Troppe volte nelle ultime settimane il termine “Facebook” è stato affiancato al termine “privacy“. Sempre, inoltre, è stato un accostamento determinato dall’insorgere di problematiche di vario tipo. La questione inizia a farsi seriamente problematica non solo nel momento in cui si inizia ad intravedere un possibile intervento istituzionale in materia, ma anche e soprattutto nel momento in cui la ribellione della community inizia ad assumere consistenza e la fiducia vien meno. Non è questo un quadro che Facebook può accettare, poiché in assenza di fiducia vengono meno le basi portanti dell’intero progetto. Il team Zuckerberg, quindi, ha deciso di reagire.
Come la reazione prenderà corpo ancora non è dato a sapersi, ma entro poche ore dal quartier generale del social network è destinato a trapelare qualcosa: entro il tardo pomeriggio, infatti, sarebbero stati convocati gli stati generali del gruppo.

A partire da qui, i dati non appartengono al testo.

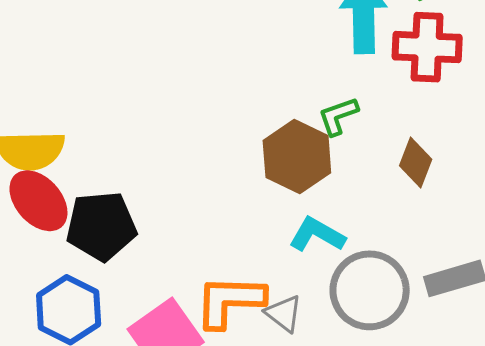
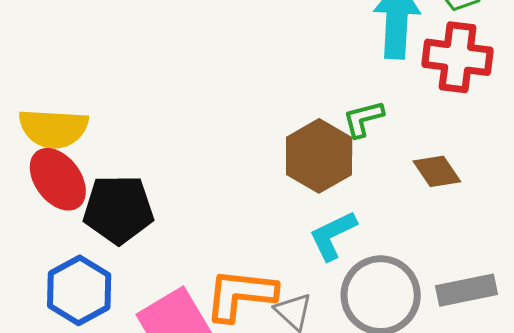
brown diamond: (416, 163) -> (437, 171), turned -60
cyan L-shape: (317, 235) -> (333, 235), turned -60

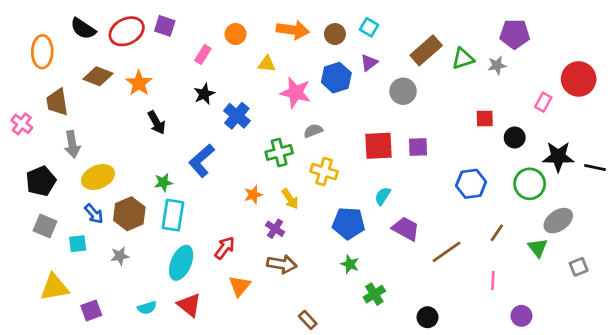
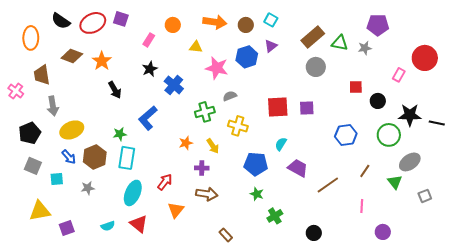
green triangle: (463, 59) -> (340, 43), turned 30
gray circle: (403, 91) -> (316, 67), moved
purple cross: (275, 229) -> (202, 168), turned -32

Tutti assieme, tutti attorno a un tavolo per discutere di ciò che la privacy debba rappresentare per Facebook, per i suoi utenti e per il suo modo di rapportarsi ai 400 milioni di utenti iscritti. Ed alla luce dei problemi degli ultimi giorni non è da escludersi qualche passo indietro, a garanzia del buon nome del servizio ed in segno di impegno ai fini di un ritrovato rapporto con tutti gli stakeholder.

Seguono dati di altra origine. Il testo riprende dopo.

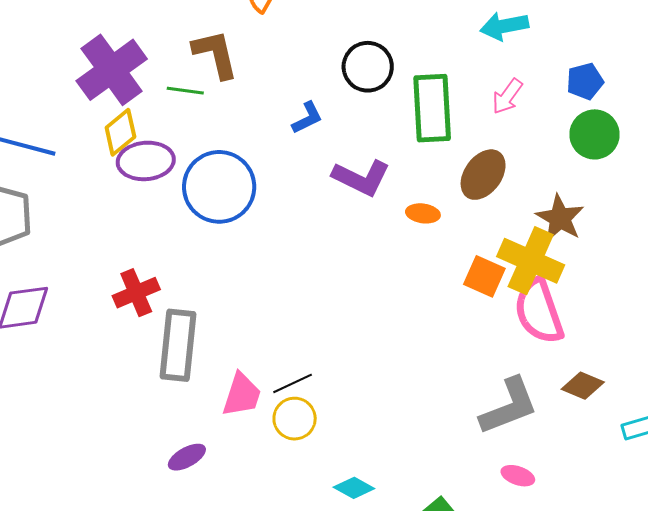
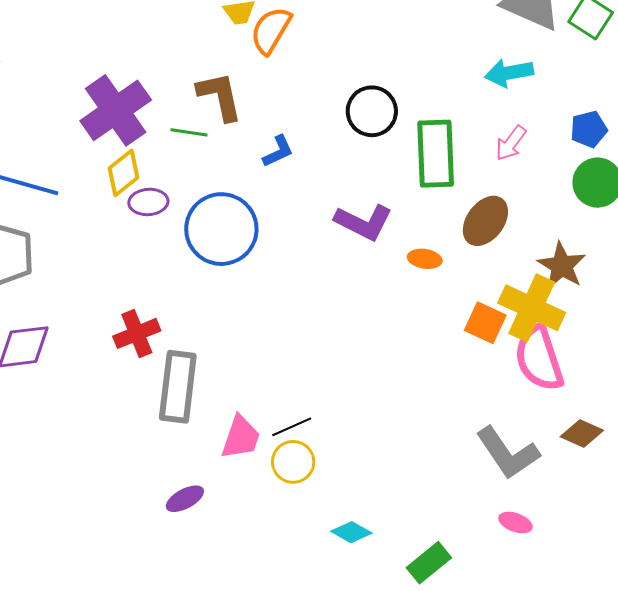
blue L-shape: (307, 118) -> (278, 151), moved
purple ellipse: (146, 161) -> (148, 202), size x0.7
gray L-shape: (509, 406) -> (508, 453), turned 76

Prima il problema della chat, resa clamorosamente pubblica all’interno di una pagina di utilità che avrebbe dovuto servire proprio per monitorare le informazioni che ogni utente scambia sul network. Poi la scoperta delle applicazioni installate in automatico ed una seconda ammissione di colpa. Quindi il guaio su Yelp, ove si è scoperta la possibilità di ricavare fior di informazioni tramite un semplice hack che, come uno spioncino della serratura, permetteva di guardare altri utenti del network per ricavarne ampie collezioni di dati. A tutto ciò occorre aggiungere ulteriori dubbi lanciati nelle scorse ore da Webnews, con la segnalazione di Community Page automatiche ove regna una libera condivisione delle attività della propria rete sociale. La privacy sembra insomma far acqua da tutte le parti, e tutto ciò nel contesto di un servizio che di per sé forza giorno dopo giorno la mano per spingere gli utenti a condividere quanto più materiale possibile.

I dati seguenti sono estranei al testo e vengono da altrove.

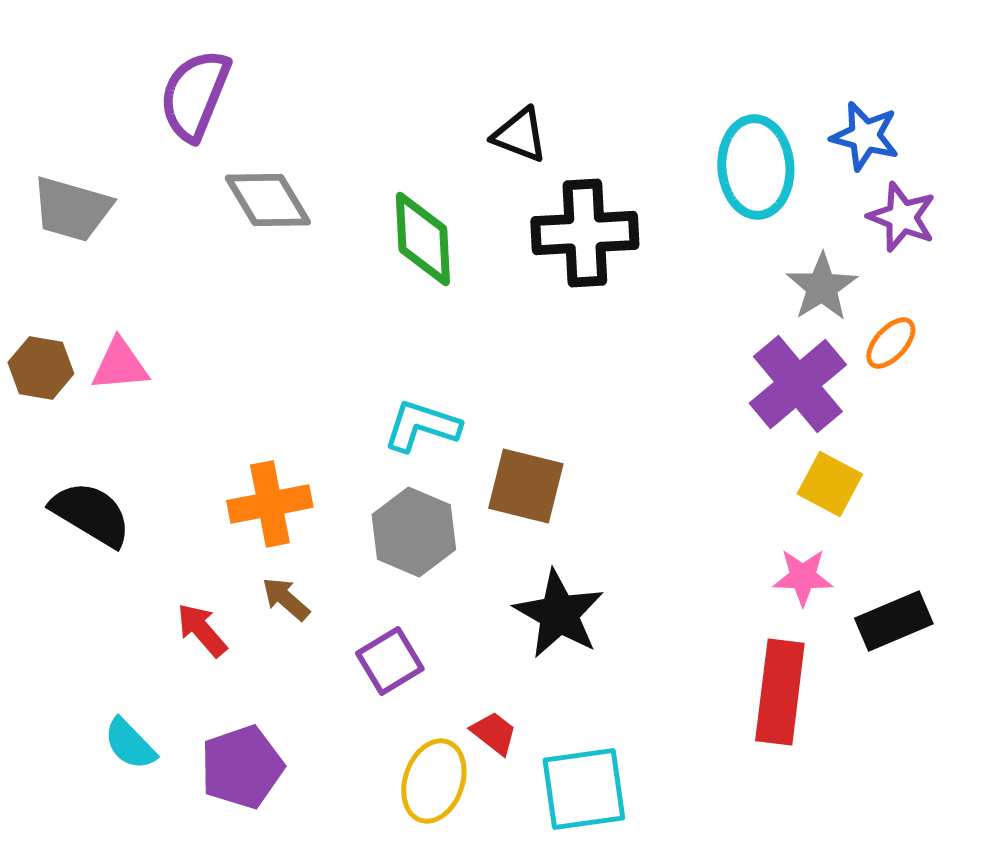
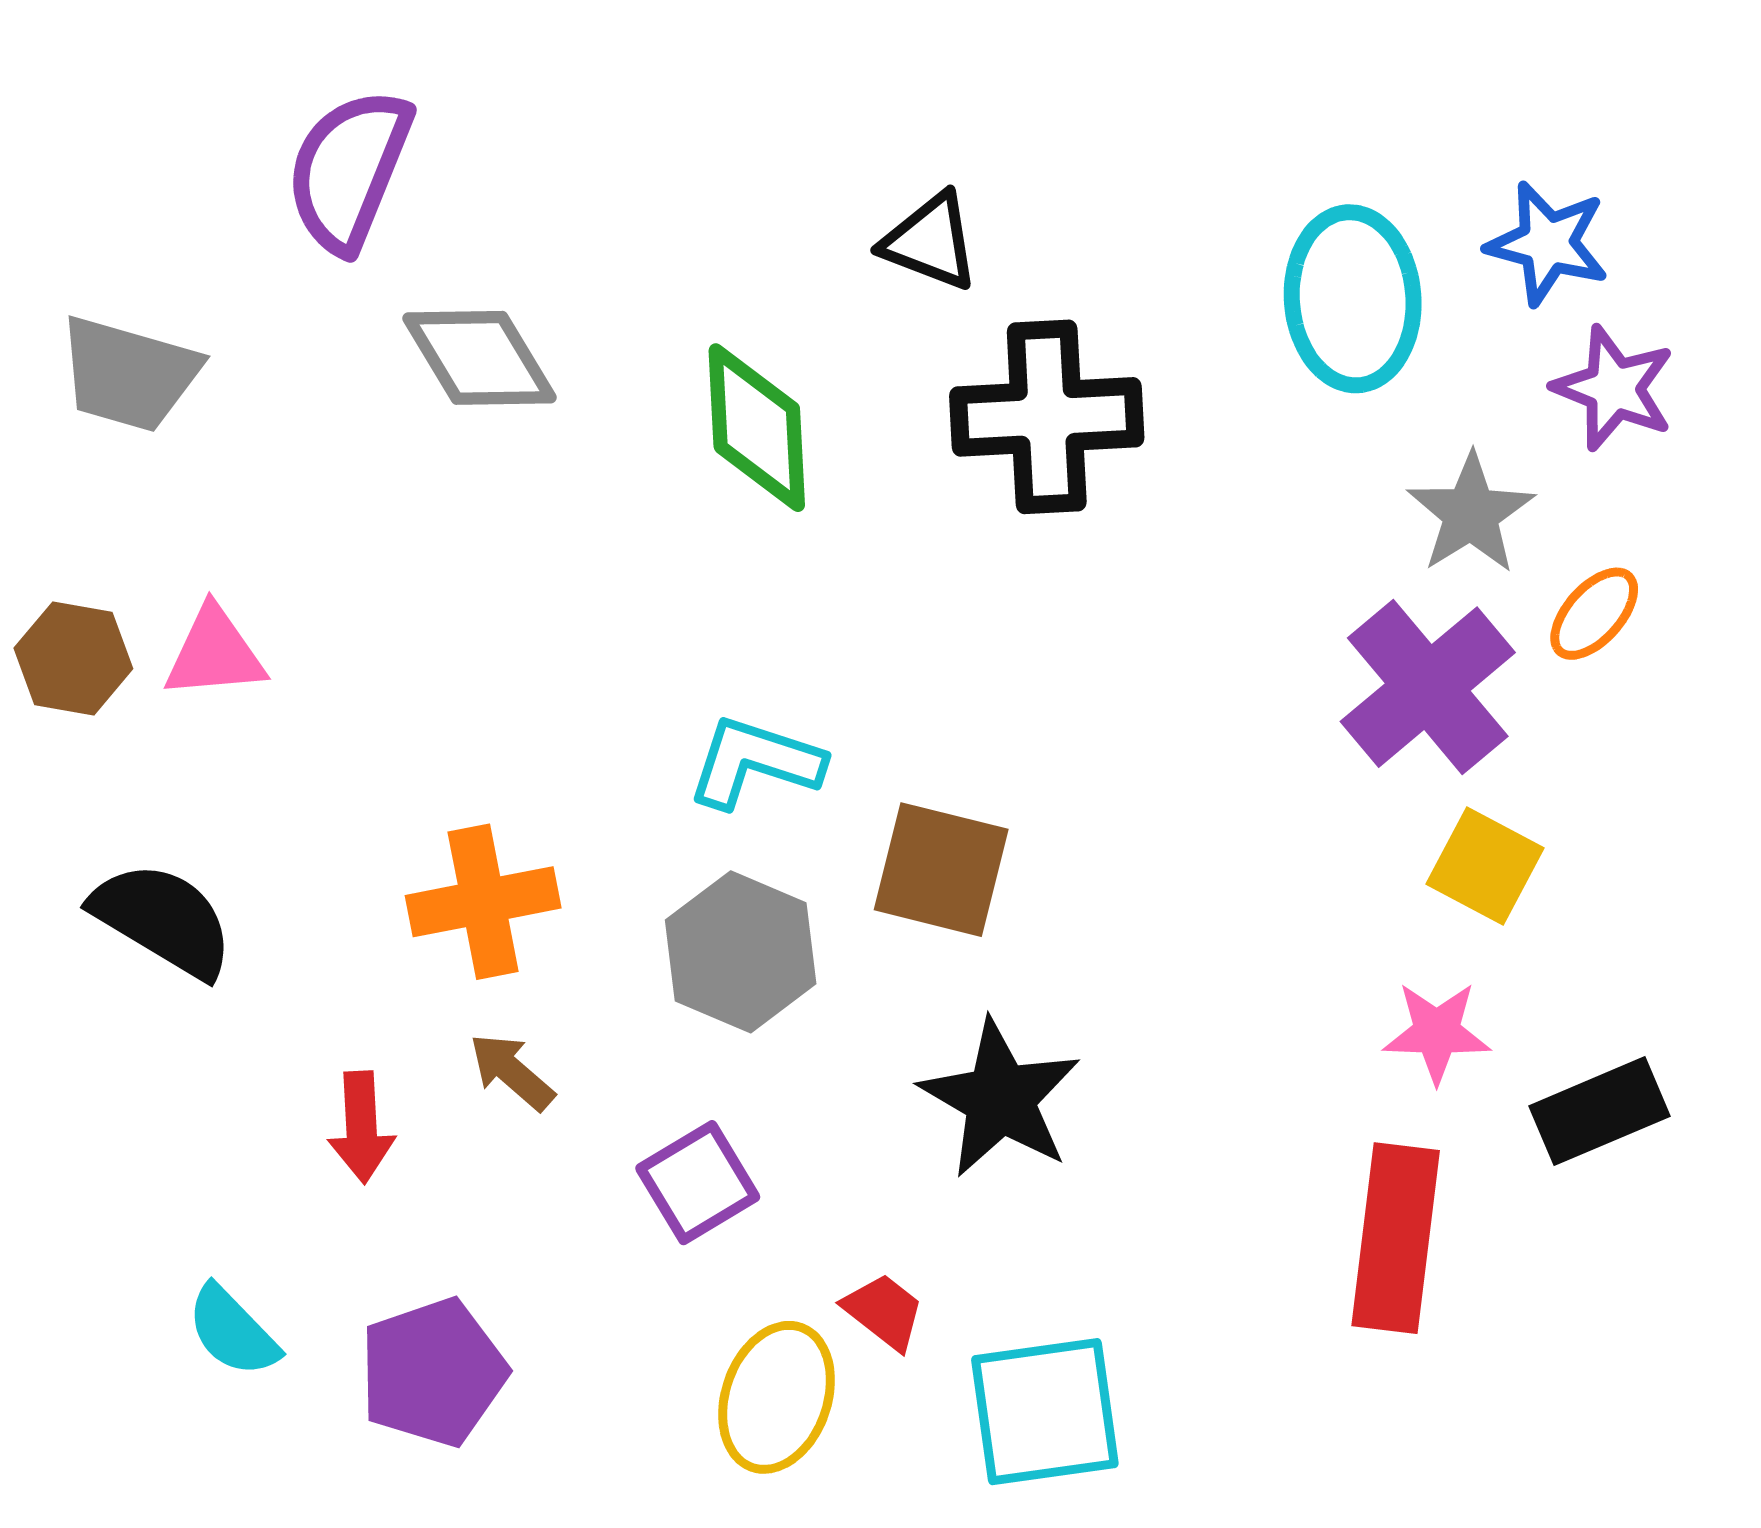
red arrow: (202, 630) -> (361, 1127), turned -142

L’aspetto che più è stato additato in queste settimane è il concetto di “opt-out” sul quale è stato basato l’intero social network. L’utente, insomma, non è chiamato ad autorizzare la pubblicazione delle informazioni, ma piuttosto è chiamato al divieto. L’utente, quindi, può intervenire soltanto per bloccare le condivisioni, le quali sono però abilitate di default. I detrattori della privacy chiedono invece un approccio contrario: tutto è bloccato, fino ad autorizzazione esplicita che ne sblocca il vincolo (“opt-in”). Così facendo ogni utente avrebbe maggior controllo delle proprie informazioni, maggior consapevolezza del materiale condiviso e maggior tutela nell’uso di uno strumento spesso gestito superficialmente e con eccessiva ingenuità.
Il meeting convocato da Facebook (del quale è trapelata la notizia grazie ad una segnalazione All Facebook) potrebbe autorizzare una prima retromarcia a partire dalla “Instant Personalization”, il nuovo servizio che permette la condivisione di informazioni con siti terzi autorizzati per consentire esperienze personalizzate basate sul profilo Facebook dell’utente avente sessione FB attiva. Se così fosse i progetti sviluppati con Yelp, Pandora e Microsoft (docs.com) potrebbero essere temporaneamente interrotti, in attesa di nuove necessarie verifiche sulla policy di tutela della privacy all’interno del gruppo.